_Aim of the exercise_:
Your output should be the line with "выбор всего для" followed by every remaining line of the entries, reproduced exactly.

_Stored data entries_:
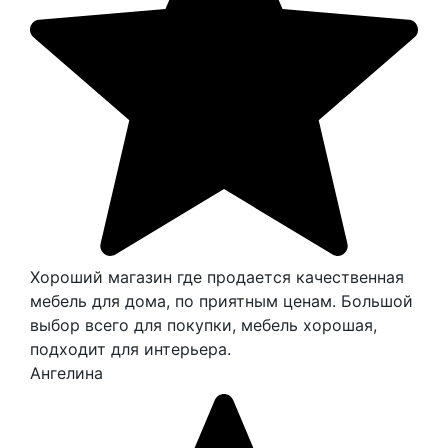
Хороший магазин где продается качественная
мебель для дома, по приятным ценам. Большой
выбор всего для покупки, мебель хорошая,
подходит для интерьера.
Ангелина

_The answer_:
выбор всего для покупки, мебель хорошая,
подходит для интерьера.
Ангелина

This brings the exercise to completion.